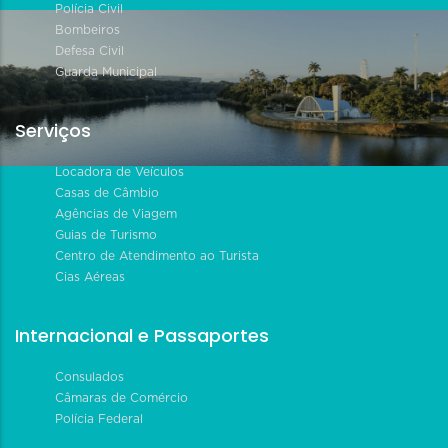
Polícia Civil
Bombeiros
Defesa Civil
Guarda Municipal
Serviços
Locadora de Veículos
Casas de Câmbio
Agências de Viagem
Guias de Turismo
Centro de Atendimento ao Turista
Cias Aéreas
Internacional e Passaportes
Consulados
Câmaras de Comércio
Polícia Federal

§ §

> [Exercise details]: Pictures stay out of the copy, while everything else in the records above goes in exactly as written.

> [Answer to the exercise]:
Polícia Civil
Bombeiros
Defesa Civil
Guarda Municipal
Serviços
Locadora de Veículos
Casas de Câmbio
Agências de Viagem
Guias de Turismo
Centro de Atendimento ao Turista
Cias Aéreas
Internacional e Passaportes
Consulados
Câmaras de Comércio
Polícia Federal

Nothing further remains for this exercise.